On January 13, 2020, the New Jersey Legislature approved a landmark bill (S48/A5586) that significantly reforms the law governing juvenile incarceration and parole. The bill was sponsored by Senators Nellie Pou, Shirley Turner, and Troy Singleton and Assembly Members Benjie Wimberly, Annette Quijano, Verlina Reynolds-Jackson, Valerie Vaineri Huttle, Gordon Johnson, Cleopatra Tucker, and Angela McKnight. 

The bill will improve outcomes for youth while still protecting public safety. Its key provisions aim to reduce unjustified incarceration, modernize and improve the parole process, and eliminate fines that can compromise a young person’s future. By establishing more objective decision-making standards, the bill should help reduce racial disparities among incarcerated youth in New Jersey, now the highest in the country.

With the passage of this bill, the New Jersey Legislature takes its place as a national leader in juvenile justice reform. This legislation builds on reforms that were first championed by Senator Pou in 2015 through legislation that restricted the circumstances under which youth may be placed in an adult prison, improved the procedural protections available to youth facing transfer to an adult prison, and eliminated the use of solitary confinement to punish young inmates. This next step follows the trend of aligning the juvenile justice system more closely with its avowed central purpose—to support young people in turning their lives around.

For years, the system has not served this purpose but has instead relied on ineffective and unjustifiably long periods of incarceration. The percentage of youth serving their maximum sentence has steadily increased over the last 10 years and is now approaching 70 percent. New Jersey also has extremely high recidivism. The current bill, which we urge Governor Murphy to sign into law, will help reverse these destructive trends by improving conditions for juveniles during and following their incarceration in a number of important ways:

  • The standards for granting or revoking parole are now more objective, transparent, and geared toward the juvenile’s successful return to the community.
  • The Juvenile Justice Commission (JJC) will now have joint responsibility, along with the parole board, for making parole decisions and establishing conditions for parole, giving youth a meaningful opportunity for early release.
  • Youth will no longer be subjected to onerous financial penalties, which often inhibit their successful reentry into society.
  • The sentencing laws will limit when a youth may be incarcerated and ensure that incarceration is used only as a last resort.
  • The mandatory supervision period formerly imposed on all incarcerated youth after they completed their term in custody will now be discretionary, time-limited, and used only to support a juvenile’s rehabilitation and reintegration.
  • The JJC will now collect and report on data about the incarcerated youth population and what happens to them while they are in custody, and it will provide every juvenile’s counsel and the juvenile court with an opportunity to weigh in on eligibility for parole.

These reforms are a significant step towards creating a more rehabilitative and effective juvenile justice system in New Jersey. They must be implemented in a manner that will help reverse the state’s soaring rates of parole denials, recidivism, and racial disparities.

Natalie J. Kraner, Senior Public Interest Counsel for the Lowenstein Center for the Public Interest, and Laura Cohen, Director of the Criminal and Youth Justice Clinic at Rutgers University, played an integral role in the development of S48/A5586 and in advocating for its passage, in close cooperation with the Juvenile Law Center, the New Jersey Office of the Public Defender, and the ACLU-NJ.  

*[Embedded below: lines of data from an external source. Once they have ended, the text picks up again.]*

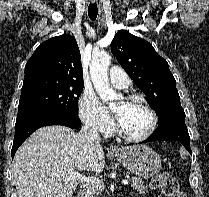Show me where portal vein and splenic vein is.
Instances as JSON below:
<instances>
[{"instance_id":"1","label":"portal vein and splenic vein","mask_w":209,"mask_h":197,"mask_svg":"<svg viewBox=\"0 0 209 197\" xmlns=\"http://www.w3.org/2000/svg\"><path fill=\"white\" fill-rule=\"evenodd\" d=\"M66 177H68L69 179L75 180V181H82V182H86L87 184H91V185H99L101 183V180L99 178H93V177H87L84 176L78 172H75L73 170H70L67 172ZM129 183L128 180H123L122 184L123 185H127Z\"/></svg>"}]
</instances>
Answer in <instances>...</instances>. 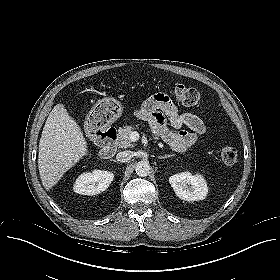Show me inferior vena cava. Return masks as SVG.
Segmentation results:
<instances>
[{"label": "inferior vena cava", "mask_w": 280, "mask_h": 280, "mask_svg": "<svg viewBox=\"0 0 280 280\" xmlns=\"http://www.w3.org/2000/svg\"><path fill=\"white\" fill-rule=\"evenodd\" d=\"M133 157V152L132 151H122V152H119L117 155H116V160L119 161V162H128L132 159Z\"/></svg>", "instance_id": "602c4592"}]
</instances>
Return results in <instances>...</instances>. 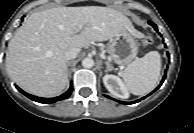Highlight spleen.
<instances>
[{
    "label": "spleen",
    "instance_id": "spleen-1",
    "mask_svg": "<svg viewBox=\"0 0 194 133\" xmlns=\"http://www.w3.org/2000/svg\"><path fill=\"white\" fill-rule=\"evenodd\" d=\"M161 58L157 51H151L131 62L123 71L122 78L128 91L134 95L151 92L160 76Z\"/></svg>",
    "mask_w": 194,
    "mask_h": 133
}]
</instances>
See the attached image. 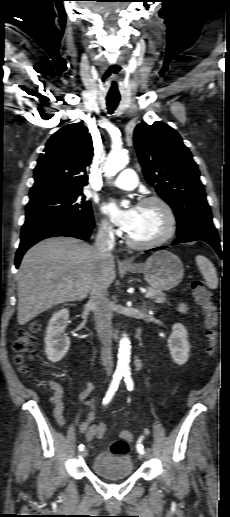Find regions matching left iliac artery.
<instances>
[{
  "label": "left iliac artery",
  "instance_id": "obj_1",
  "mask_svg": "<svg viewBox=\"0 0 230 517\" xmlns=\"http://www.w3.org/2000/svg\"><path fill=\"white\" fill-rule=\"evenodd\" d=\"M123 376H124V381L126 383V386H127V389L129 391H132L133 390V387H134V383H133V380L131 378V372L129 370H125L123 372ZM142 438L141 437L138 442H137V451L140 453V454H144V448H143V445L141 444V441H142Z\"/></svg>",
  "mask_w": 230,
  "mask_h": 517
}]
</instances>
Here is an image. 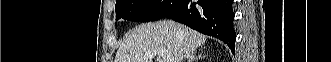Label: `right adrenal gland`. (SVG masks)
Returning a JSON list of instances; mask_svg holds the SVG:
<instances>
[{"label":"right adrenal gland","mask_w":331,"mask_h":62,"mask_svg":"<svg viewBox=\"0 0 331 62\" xmlns=\"http://www.w3.org/2000/svg\"><path fill=\"white\" fill-rule=\"evenodd\" d=\"M205 55L201 53H199L197 56L195 53H191L189 56H188V62H195L201 58H204Z\"/></svg>","instance_id":"obj_1"}]
</instances>
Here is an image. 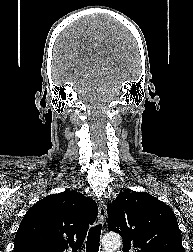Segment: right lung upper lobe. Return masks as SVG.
Listing matches in <instances>:
<instances>
[{
	"label": "right lung upper lobe",
	"mask_w": 193,
	"mask_h": 252,
	"mask_svg": "<svg viewBox=\"0 0 193 252\" xmlns=\"http://www.w3.org/2000/svg\"><path fill=\"white\" fill-rule=\"evenodd\" d=\"M97 213L96 202L76 191L49 195L26 212L14 252H75Z\"/></svg>",
	"instance_id": "obj_1"
}]
</instances>
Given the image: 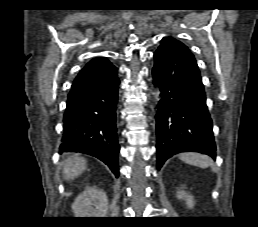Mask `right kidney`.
<instances>
[{
  "label": "right kidney",
  "mask_w": 258,
  "mask_h": 227,
  "mask_svg": "<svg viewBox=\"0 0 258 227\" xmlns=\"http://www.w3.org/2000/svg\"><path fill=\"white\" fill-rule=\"evenodd\" d=\"M72 209L75 217H105L108 199L103 190L88 187L76 197Z\"/></svg>",
  "instance_id": "right-kidney-1"
}]
</instances>
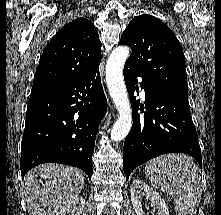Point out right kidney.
I'll return each instance as SVG.
<instances>
[{
    "label": "right kidney",
    "instance_id": "1",
    "mask_svg": "<svg viewBox=\"0 0 221 215\" xmlns=\"http://www.w3.org/2000/svg\"><path fill=\"white\" fill-rule=\"evenodd\" d=\"M85 199L76 198L64 206L56 215H82Z\"/></svg>",
    "mask_w": 221,
    "mask_h": 215
}]
</instances>
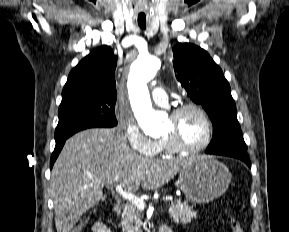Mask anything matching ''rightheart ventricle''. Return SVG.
I'll return each mask as SVG.
<instances>
[{"label":"right heart ventricle","mask_w":289,"mask_h":232,"mask_svg":"<svg viewBox=\"0 0 289 232\" xmlns=\"http://www.w3.org/2000/svg\"><path fill=\"white\" fill-rule=\"evenodd\" d=\"M172 151L169 149V147L167 146V144L165 143V141L162 139L159 140V147H158V151L157 154H171Z\"/></svg>","instance_id":"1"}]
</instances>
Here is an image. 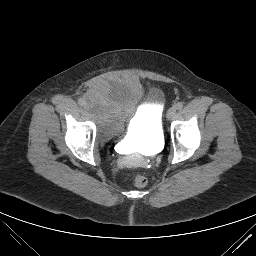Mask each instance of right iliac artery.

“The system currently in place exacerbates racial disparities by relying too heavily on incarceration. This legislation will bring New Jersey’s Juvenile Code in line with best practices by creating more transparency and predictability in the juvenile sentencing and parole process, promoting incentives for positive youth behavior and early release, and supporting the juvenile’s eventual successful reintegration into society,” explains Kraner. 

“By implementing essential changes to juvenile sentencing and parole, this groundbreaking legislation will continue New Jersey’s progress toward a more effective, safe, and equitable youth justice system. We applaud the efforts of Senator Pou and the other sponsors in achieving these reforms,” says Cohen. 

“We are delighted that New Jersey is leading the way on the elimination of burdensome financial penalties,” said Jessica Feierman, Senior Managing Director of Juvenile Law Center. “Fines imposed on youth exacerbate poverty, heighten racial disparities, and increase recidivism. Other states should follow New Jersey’s lead to create more equitable and effective justice systems.”